What may have amounted to a betrayal and a government crisis at other points in history has been largely smoothed over by the three partners in Germany’s “traffic light” coalition, however, as the urgency of the war in Ukraine has pushed the government to show a united front.

The Green foreign minister, Annalena Baerbock, backed up Scholz’s rhetoric about an epochal change in German foreign policy when she spoke in front of the UN on Tuesday night. “When our peaceful order is being attacked, we need to face up to this new reality,” she said.

For now, Scholz’s call to rethink Germany’s reluctance on military matters also appears to enjoy the support of society at large. A survey by the pollster forsa showed 78% of respondents in favour of both exporting lethal weapons to Ukraine and boosting the Bundeswehr with a new fund.

So far, only the Greens’ youth group and a group of backbenchers in Scholz’s own party have indicated their resistance to the government’s military spending plans.

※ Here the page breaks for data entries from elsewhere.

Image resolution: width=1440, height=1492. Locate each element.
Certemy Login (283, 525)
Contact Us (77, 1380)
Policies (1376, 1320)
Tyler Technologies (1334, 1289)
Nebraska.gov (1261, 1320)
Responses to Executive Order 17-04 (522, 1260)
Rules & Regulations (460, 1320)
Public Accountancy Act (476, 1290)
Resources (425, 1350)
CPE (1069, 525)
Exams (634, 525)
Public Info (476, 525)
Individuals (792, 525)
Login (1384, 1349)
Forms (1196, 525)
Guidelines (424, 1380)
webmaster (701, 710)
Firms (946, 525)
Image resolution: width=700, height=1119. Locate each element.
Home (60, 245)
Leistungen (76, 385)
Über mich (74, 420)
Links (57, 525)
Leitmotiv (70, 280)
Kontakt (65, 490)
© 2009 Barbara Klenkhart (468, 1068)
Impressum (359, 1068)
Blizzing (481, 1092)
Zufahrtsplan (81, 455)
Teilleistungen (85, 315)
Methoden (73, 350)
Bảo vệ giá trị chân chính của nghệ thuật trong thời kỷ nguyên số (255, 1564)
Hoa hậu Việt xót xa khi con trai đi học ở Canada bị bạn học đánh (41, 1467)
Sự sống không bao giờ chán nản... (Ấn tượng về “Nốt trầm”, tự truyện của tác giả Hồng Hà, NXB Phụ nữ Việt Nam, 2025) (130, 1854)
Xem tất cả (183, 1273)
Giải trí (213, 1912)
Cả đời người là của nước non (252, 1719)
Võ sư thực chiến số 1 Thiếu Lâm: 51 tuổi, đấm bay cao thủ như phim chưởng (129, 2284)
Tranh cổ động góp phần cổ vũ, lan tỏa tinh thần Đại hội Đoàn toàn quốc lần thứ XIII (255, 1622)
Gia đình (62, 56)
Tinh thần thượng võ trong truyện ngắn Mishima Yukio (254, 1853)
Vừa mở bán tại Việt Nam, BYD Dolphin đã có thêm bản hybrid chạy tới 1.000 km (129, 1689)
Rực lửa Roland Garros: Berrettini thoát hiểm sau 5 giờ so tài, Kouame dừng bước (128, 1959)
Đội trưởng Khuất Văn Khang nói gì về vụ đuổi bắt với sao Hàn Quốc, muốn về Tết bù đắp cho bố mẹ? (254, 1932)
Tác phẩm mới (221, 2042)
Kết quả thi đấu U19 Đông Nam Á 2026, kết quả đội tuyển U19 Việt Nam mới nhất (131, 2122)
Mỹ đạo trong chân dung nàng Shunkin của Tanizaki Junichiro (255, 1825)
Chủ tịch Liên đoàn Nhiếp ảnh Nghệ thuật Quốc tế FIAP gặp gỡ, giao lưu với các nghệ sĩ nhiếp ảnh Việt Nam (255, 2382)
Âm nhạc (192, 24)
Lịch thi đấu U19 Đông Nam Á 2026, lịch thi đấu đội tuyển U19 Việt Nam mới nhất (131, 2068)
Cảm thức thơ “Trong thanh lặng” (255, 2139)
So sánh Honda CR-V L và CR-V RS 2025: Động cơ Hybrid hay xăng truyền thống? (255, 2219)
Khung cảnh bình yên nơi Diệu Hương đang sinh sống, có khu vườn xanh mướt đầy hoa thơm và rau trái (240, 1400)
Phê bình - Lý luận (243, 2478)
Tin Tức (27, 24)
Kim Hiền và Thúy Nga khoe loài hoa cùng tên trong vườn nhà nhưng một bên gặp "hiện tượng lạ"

The co-leader of the Green Youth movement said the volte-face had taken place “without any political or social debate”, while a paper by the SPD’s Forum Democratic Left group cited by Der Spiegel objected to the spending plans on the grounds that Germany’s military was not underfunded but mismanaged. “The Bundeswehr has to be reformed, not geared up,” the paper said.

In 2021, Germany recorded a defence budget of €53bn, the seventh highest in the world and a national record high. Supporters of the new fund say it is vital to allow for long-term procurement projects that are prone to delays and are impossible to facilitate through annual budgets alone.

In his speech on Sunday, Scholz indicated that a large part of the new fund would be allocated towards building a successor to the German military’s outmoded Tornado fighter jets, as well as new transport helicopters and munitions.